Search code examples
rubyencodingutf-8iconv

Equivalent of Iconv.conv("UTF-8//IGNORE",...) in Ruby 1.9.X?


I'm reading data from a remote source, and occassionally get some characters in another encoding. They're not important.

I'd like to get get a "best guess" utf-8 string, and ignore the invalid data.

Main goal is to get a string I can use, and not run into errors such as:

  • Encoding::UndefinedConversionError: "\xFF" from ASCII-8BIT to UTF-8:
  • invalid byte sequence in utf-8

Solution

  • I thought this was it:

    string.encode("UTF-8", :invalid => :replace, :undef => :replace, :replace => "?")

    will replace all knowns with '?'.

    To ignore all unknowns, :replace => '':

    string.encode("UTF-8", :invalid => :replace, :undef => :replace, :replace => "")

    Edit:

    I'm not sure this is reliable.
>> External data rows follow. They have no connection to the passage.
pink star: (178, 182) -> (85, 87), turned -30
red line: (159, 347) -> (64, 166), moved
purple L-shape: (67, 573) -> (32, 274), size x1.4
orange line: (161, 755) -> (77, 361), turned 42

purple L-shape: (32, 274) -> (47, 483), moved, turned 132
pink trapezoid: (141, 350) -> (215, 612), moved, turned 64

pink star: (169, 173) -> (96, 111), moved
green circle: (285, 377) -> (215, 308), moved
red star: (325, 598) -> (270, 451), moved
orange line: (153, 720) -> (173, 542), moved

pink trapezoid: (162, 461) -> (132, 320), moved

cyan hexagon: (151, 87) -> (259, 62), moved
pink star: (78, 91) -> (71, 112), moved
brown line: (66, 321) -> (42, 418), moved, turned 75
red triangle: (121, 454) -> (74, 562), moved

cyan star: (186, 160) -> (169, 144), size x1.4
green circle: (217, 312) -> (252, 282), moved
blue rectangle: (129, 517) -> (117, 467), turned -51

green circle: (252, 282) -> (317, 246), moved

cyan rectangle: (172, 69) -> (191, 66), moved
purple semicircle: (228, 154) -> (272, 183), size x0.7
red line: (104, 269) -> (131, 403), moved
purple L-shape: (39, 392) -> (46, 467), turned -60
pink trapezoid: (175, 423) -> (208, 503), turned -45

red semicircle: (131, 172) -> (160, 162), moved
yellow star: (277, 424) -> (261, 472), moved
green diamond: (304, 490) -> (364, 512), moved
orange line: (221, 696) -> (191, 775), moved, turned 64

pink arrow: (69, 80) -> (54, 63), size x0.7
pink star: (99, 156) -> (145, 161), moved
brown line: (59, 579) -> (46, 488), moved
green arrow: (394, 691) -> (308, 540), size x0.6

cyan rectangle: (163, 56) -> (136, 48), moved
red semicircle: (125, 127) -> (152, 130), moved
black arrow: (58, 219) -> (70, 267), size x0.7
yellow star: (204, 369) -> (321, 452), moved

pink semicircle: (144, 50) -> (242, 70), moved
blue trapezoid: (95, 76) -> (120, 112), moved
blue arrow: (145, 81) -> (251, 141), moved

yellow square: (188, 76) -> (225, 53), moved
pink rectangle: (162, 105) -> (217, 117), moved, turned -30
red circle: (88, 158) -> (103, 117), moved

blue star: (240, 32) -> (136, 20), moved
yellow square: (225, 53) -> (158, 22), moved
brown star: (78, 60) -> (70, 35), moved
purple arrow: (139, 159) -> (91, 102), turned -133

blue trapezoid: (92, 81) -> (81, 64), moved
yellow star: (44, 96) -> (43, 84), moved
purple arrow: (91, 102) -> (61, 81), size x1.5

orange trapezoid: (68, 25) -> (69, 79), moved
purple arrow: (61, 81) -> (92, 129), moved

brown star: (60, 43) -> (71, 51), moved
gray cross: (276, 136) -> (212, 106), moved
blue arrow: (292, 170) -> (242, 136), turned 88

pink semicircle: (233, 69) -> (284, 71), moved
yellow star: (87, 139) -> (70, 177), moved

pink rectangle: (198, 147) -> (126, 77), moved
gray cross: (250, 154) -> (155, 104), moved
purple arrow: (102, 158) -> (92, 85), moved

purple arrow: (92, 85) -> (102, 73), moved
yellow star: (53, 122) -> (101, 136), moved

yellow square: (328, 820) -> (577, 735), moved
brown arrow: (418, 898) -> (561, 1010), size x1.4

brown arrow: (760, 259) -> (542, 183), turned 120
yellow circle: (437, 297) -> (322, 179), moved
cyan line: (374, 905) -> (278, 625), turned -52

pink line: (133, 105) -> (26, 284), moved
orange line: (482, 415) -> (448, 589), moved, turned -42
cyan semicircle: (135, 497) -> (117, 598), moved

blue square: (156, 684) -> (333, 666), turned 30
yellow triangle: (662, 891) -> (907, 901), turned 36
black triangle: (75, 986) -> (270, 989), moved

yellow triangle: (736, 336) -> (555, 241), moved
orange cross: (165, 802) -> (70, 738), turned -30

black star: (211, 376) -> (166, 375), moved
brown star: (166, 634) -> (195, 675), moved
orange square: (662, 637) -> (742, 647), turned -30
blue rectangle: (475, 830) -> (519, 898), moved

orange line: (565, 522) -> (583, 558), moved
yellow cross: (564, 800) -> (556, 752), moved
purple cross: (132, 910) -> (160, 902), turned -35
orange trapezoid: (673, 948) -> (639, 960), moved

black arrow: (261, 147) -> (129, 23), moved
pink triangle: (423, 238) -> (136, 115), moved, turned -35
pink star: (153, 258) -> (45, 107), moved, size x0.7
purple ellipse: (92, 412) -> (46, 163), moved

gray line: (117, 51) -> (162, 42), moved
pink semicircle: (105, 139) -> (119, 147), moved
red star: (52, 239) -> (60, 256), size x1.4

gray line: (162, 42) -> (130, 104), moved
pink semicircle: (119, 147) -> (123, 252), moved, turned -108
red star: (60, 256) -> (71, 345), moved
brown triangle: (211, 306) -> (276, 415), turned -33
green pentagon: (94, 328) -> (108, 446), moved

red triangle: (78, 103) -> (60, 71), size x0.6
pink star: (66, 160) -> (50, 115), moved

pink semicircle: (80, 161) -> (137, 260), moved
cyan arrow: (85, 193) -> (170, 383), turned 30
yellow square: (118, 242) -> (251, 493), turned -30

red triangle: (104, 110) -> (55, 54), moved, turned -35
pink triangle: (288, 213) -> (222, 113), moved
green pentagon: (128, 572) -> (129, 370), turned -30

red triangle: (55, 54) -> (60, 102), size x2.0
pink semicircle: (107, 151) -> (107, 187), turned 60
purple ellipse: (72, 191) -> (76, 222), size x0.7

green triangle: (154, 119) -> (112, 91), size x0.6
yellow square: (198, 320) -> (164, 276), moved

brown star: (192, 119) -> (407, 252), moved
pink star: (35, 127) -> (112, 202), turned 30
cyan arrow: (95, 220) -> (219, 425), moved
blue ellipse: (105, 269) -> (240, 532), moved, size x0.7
I've gone into paranoid-mode, and have been using:

    string.encode("UTF-8", ...).force_encoding('UTF-8')

    Script seems to be running, ok now. But I'm pretty sure I'd gotten errors with this earlier.

    Edit 2:

    Even with this, I continue to get intermittant errors. Not every time, mind you. Just sometimes.